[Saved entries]
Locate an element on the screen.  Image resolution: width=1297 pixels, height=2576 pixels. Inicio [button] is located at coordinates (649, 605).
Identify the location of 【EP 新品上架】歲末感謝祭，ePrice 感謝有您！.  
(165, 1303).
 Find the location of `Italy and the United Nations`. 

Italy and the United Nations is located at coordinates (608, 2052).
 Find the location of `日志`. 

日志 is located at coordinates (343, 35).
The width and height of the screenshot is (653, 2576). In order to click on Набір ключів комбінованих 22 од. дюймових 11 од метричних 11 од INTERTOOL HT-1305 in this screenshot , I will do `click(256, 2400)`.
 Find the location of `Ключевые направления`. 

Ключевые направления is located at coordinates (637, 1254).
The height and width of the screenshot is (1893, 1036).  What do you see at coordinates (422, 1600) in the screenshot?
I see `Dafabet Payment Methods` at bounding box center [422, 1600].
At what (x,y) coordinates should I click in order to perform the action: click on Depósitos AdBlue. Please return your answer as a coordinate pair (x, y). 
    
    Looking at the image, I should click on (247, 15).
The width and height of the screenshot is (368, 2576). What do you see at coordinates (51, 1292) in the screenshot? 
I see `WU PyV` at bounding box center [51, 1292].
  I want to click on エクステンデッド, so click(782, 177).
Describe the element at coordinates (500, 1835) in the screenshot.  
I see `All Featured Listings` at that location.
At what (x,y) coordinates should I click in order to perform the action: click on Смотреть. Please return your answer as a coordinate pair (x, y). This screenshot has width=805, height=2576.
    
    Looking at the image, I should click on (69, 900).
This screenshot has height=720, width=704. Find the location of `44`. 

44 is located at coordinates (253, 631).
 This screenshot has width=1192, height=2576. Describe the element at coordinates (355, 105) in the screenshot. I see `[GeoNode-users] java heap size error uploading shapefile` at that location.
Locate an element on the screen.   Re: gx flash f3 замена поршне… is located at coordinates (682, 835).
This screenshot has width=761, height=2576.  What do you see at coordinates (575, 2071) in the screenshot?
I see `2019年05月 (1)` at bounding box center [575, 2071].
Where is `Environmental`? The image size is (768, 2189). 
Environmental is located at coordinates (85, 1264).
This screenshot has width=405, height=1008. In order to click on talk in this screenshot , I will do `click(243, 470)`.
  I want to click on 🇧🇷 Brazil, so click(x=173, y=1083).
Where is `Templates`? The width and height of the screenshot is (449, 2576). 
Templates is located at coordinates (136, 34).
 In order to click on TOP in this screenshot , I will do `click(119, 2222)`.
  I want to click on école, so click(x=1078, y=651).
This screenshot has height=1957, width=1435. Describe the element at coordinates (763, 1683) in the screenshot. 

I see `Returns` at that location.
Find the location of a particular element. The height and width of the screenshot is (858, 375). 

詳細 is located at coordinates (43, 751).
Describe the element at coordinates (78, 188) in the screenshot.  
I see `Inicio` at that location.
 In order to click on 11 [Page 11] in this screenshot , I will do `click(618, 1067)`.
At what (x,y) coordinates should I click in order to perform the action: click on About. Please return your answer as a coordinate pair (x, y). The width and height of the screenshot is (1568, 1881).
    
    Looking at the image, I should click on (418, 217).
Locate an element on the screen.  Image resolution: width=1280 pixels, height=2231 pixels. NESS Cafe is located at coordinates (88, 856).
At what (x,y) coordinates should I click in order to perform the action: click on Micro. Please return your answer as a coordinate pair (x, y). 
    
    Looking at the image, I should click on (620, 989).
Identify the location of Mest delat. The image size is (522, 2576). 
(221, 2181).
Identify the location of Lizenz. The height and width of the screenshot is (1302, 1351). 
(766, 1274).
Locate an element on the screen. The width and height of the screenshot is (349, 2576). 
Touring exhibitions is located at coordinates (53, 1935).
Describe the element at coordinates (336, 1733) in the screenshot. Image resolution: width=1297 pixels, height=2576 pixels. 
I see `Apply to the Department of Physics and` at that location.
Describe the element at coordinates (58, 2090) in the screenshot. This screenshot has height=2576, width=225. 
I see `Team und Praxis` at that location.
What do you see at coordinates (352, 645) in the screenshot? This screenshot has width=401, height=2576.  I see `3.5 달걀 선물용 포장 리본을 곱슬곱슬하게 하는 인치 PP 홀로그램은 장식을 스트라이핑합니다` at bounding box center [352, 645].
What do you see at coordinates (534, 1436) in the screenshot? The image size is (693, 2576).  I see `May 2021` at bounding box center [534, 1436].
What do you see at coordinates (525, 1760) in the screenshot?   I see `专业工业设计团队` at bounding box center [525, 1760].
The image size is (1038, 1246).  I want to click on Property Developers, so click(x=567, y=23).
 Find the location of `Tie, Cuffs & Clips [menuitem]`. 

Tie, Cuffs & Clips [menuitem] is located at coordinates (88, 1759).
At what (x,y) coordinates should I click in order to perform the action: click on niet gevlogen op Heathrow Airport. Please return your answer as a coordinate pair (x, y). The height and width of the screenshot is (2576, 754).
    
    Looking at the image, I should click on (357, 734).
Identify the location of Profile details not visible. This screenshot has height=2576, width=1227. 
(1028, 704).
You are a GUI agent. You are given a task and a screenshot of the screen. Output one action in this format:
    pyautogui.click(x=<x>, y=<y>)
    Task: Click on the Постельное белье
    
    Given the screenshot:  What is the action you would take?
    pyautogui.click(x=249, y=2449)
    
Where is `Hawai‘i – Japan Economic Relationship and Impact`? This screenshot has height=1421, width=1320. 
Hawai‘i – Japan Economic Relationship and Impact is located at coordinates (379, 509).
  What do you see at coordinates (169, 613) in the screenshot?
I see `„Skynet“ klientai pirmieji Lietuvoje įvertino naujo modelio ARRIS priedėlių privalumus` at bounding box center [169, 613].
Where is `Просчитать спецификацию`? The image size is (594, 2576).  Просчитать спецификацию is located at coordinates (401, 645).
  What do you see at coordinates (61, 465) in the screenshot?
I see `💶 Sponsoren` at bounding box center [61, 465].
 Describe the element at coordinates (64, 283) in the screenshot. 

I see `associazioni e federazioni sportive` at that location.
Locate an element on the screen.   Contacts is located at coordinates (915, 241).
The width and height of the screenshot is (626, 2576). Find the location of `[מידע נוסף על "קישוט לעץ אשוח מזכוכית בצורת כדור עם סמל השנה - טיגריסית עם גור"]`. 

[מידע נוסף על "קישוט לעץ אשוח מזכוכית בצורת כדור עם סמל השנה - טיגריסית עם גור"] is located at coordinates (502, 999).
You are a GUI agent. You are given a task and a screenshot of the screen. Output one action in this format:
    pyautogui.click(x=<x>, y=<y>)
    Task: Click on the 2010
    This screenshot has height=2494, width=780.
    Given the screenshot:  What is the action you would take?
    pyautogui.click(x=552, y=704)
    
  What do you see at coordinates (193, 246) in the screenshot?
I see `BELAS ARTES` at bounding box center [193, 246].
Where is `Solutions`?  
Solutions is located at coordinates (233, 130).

Exercise brief | Each entry is to be retyped precisely as it stands.

Response to this task |
Locate an element on the screen.  Image resolution: width=1297 pixels, height=2576 pixels. Inicio [button] is located at coordinates (649, 605).
Identify the location of 【EP 新品上架】歲末感謝祭，ePrice 感謝有您！.  
(165, 1303).
 Find the location of `Italy and the United Nations`. 

Italy and the United Nations is located at coordinates (608, 2052).
 Find the location of `日志`. 

日志 is located at coordinates (343, 35).
The width and height of the screenshot is (653, 2576). In order to click on Набір ключів комбінованих 22 од. дюймових 11 од метричних 11 од INTERTOOL HT-1305 in this screenshot , I will do `click(256, 2400)`.
 Find the location of `Ключевые направления`. 

Ключевые направления is located at coordinates (637, 1254).
The height and width of the screenshot is (1893, 1036).  What do you see at coordinates (422, 1600) in the screenshot?
I see `Dafabet Payment Methods` at bounding box center [422, 1600].
At what (x,y) coordinates should I click in order to perform the action: click on Depósitos AdBlue. Please return your answer as a coordinate pair (x, y). 
    
    Looking at the image, I should click on (247, 15).
The width and height of the screenshot is (368, 2576). What do you see at coordinates (51, 1292) in the screenshot? 
I see `WU PyV` at bounding box center [51, 1292].
  I want to click on エクステンデッド, so click(782, 177).
Describe the element at coordinates (500, 1835) in the screenshot.  
I see `All Featured Listings` at that location.
At what (x,y) coordinates should I click in order to perform the action: click on Смотреть. Please return your answer as a coordinate pair (x, y). This screenshot has width=805, height=2576.
    
    Looking at the image, I should click on (69, 900).
This screenshot has height=720, width=704. Find the location of `44`. 

44 is located at coordinates (253, 631).
 This screenshot has width=1192, height=2576. Describe the element at coordinates (355, 105) in the screenshot. I see `[GeoNode-users] java heap size error uploading shapefile` at that location.
Locate an element on the screen.   Re: gx flash f3 замена поршне… is located at coordinates (682, 835).
This screenshot has width=761, height=2576.  What do you see at coordinates (575, 2071) in the screenshot?
I see `2019年05月 (1)` at bounding box center [575, 2071].
Where is `Environmental`? The image size is (768, 2189). 
Environmental is located at coordinates (85, 1264).
This screenshot has width=405, height=1008. In order to click on talk in this screenshot , I will do `click(243, 470)`.
  I want to click on 🇧🇷 Brazil, so click(x=173, y=1083).
Where is `Templates`? The width and height of the screenshot is (449, 2576). 
Templates is located at coordinates (136, 34).
 In order to click on TOP in this screenshot , I will do `click(119, 2222)`.
  I want to click on école, so click(x=1078, y=651).
This screenshot has height=1957, width=1435. Describe the element at coordinates (763, 1683) in the screenshot. 

I see `Returns` at that location.
Find the location of a particular element. The height and width of the screenshot is (858, 375). 

詳細 is located at coordinates (43, 751).
Describe the element at coordinates (78, 188) in the screenshot.  
I see `Inicio` at that location.
 In order to click on 11 [Page 11] in this screenshot , I will do `click(618, 1067)`.
At what (x,y) coordinates should I click in order to perform the action: click on About. Please return your answer as a coordinate pair (x, y). The width and height of the screenshot is (1568, 1881).
    
    Looking at the image, I should click on (418, 217).
Locate an element on the screen.  Image resolution: width=1280 pixels, height=2231 pixels. NESS Cafe is located at coordinates (88, 856).
At what (x,y) coordinates should I click in order to perform the action: click on Micro. Please return your answer as a coordinate pair (x, y). 
    
    Looking at the image, I should click on (620, 989).
Identify the location of Mest delat. The image size is (522, 2576). 
(221, 2181).
Identify the location of Lizenz. The height and width of the screenshot is (1302, 1351). 
(766, 1274).
Locate an element on the screen. The width and height of the screenshot is (349, 2576). 
Touring exhibitions is located at coordinates (53, 1935).
Describe the element at coordinates (336, 1733) in the screenshot. Image resolution: width=1297 pixels, height=2576 pixels. 
I see `Apply to the Department of Physics and` at that location.
Describe the element at coordinates (58, 2090) in the screenshot. This screenshot has height=2576, width=225. 
I see `Team und Praxis` at that location.
What do you see at coordinates (352, 645) in the screenshot? This screenshot has width=401, height=2576.  I see `3.5 달걀 선물용 포장 리본을 곱슬곱슬하게 하는 인치 PP 홀로그램은 장식을 스트라이핑합니다` at bounding box center [352, 645].
What do you see at coordinates (534, 1436) in the screenshot? The image size is (693, 2576).  I see `May 2021` at bounding box center [534, 1436].
What do you see at coordinates (525, 1760) in the screenshot?   I see `专业工业设计团队` at bounding box center [525, 1760].
The image size is (1038, 1246).  I want to click on Property Developers, so click(x=567, y=23).
 Find the location of `Tie, Cuffs & Clips [menuitem]`. 

Tie, Cuffs & Clips [menuitem] is located at coordinates (88, 1759).
At what (x,y) coordinates should I click in order to perform the action: click on niet gevlogen op Heathrow Airport. Please return your answer as a coordinate pair (x, y). The height and width of the screenshot is (2576, 754).
    
    Looking at the image, I should click on (357, 734).
Identify the location of Profile details not visible. This screenshot has height=2576, width=1227. 
(1028, 704).
You are a GUI agent. You are given a task and a screenshot of the screen. Output one action in this format:
    pyautogui.click(x=<x>, y=<y>)
    Task: Click on the Постельное белье
    
    Given the screenshot:  What is the action you would take?
    pyautogui.click(x=249, y=2449)
    
Where is `Hawai‘i – Japan Economic Relationship and Impact`? This screenshot has height=1421, width=1320. 
Hawai‘i – Japan Economic Relationship and Impact is located at coordinates (379, 509).
  What do you see at coordinates (169, 613) in the screenshot?
I see `„Skynet“ klientai pirmieji Lietuvoje įvertino naujo modelio ARRIS priedėlių privalumus` at bounding box center [169, 613].
Where is `Просчитать спецификацию`? The image size is (594, 2576).  Просчитать спецификацию is located at coordinates (401, 645).
  What do you see at coordinates (61, 465) in the screenshot?
I see `💶 Sponsoren` at bounding box center [61, 465].
 Describe the element at coordinates (64, 283) in the screenshot. 

I see `associazioni e federazioni sportive` at that location.
Locate an element on the screen.   Contacts is located at coordinates (915, 241).
The width and height of the screenshot is (626, 2576). Find the location of `[מידע נוסף על "קישוט לעץ אשוח מזכוכית בצורת כדור עם סמל השנה - טיגריסית עם גור"]`. 

[מידע נוסף על "קישוט לעץ אשוח מזכוכית בצורת כדור עם סמל השנה - טיגריסית עם גור"] is located at coordinates (502, 999).
You are a GUI agent. You are given a task and a screenshot of the screen. Output one action in this format:
    pyautogui.click(x=<x>, y=<y>)
    Task: Click on the 2010
    This screenshot has height=2494, width=780.
    Given the screenshot:  What is the action you would take?
    pyautogui.click(x=552, y=704)
    
  What do you see at coordinates (193, 246) in the screenshot?
I see `BELAS ARTES` at bounding box center [193, 246].
Where is `Solutions`?  
Solutions is located at coordinates (233, 130).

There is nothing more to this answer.